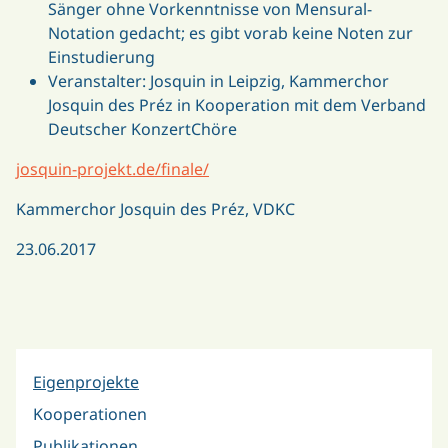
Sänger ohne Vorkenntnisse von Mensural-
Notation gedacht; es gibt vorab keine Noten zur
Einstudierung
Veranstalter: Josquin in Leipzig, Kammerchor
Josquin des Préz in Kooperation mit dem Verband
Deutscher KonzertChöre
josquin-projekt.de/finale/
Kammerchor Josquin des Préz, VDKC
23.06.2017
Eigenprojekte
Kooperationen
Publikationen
- - - - -
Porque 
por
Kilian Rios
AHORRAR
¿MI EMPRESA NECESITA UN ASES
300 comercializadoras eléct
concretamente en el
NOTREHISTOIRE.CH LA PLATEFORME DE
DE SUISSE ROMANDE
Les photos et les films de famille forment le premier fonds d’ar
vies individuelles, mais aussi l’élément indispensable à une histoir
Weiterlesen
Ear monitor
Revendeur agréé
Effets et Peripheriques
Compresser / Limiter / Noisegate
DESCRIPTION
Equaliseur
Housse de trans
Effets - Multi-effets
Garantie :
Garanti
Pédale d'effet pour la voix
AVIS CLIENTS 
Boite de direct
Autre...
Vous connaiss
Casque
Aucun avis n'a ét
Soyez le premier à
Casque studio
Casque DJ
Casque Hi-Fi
- - - - -
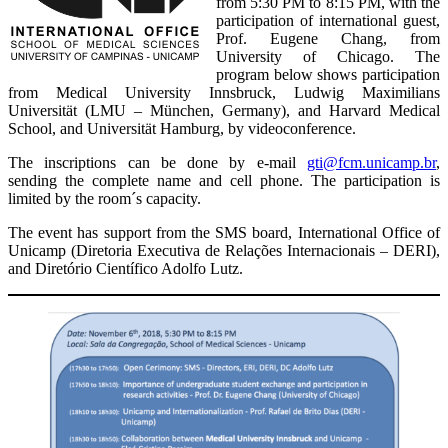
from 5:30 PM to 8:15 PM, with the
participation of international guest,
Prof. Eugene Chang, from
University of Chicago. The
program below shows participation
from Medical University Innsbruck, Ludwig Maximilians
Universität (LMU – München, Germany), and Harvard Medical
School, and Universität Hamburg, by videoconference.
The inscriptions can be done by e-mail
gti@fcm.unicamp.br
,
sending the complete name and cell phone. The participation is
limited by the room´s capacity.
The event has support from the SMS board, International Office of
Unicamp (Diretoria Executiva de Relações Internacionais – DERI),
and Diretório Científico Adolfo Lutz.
- - - - -
_TASK_: Look at the records above. Copy every line where the string "Kammerchor" occurs.

_ANSWER SPACE_:
Veranstalter: Josquin in Leipzig, Kammerchor
Kammerchor Josquin des Préz, VDKC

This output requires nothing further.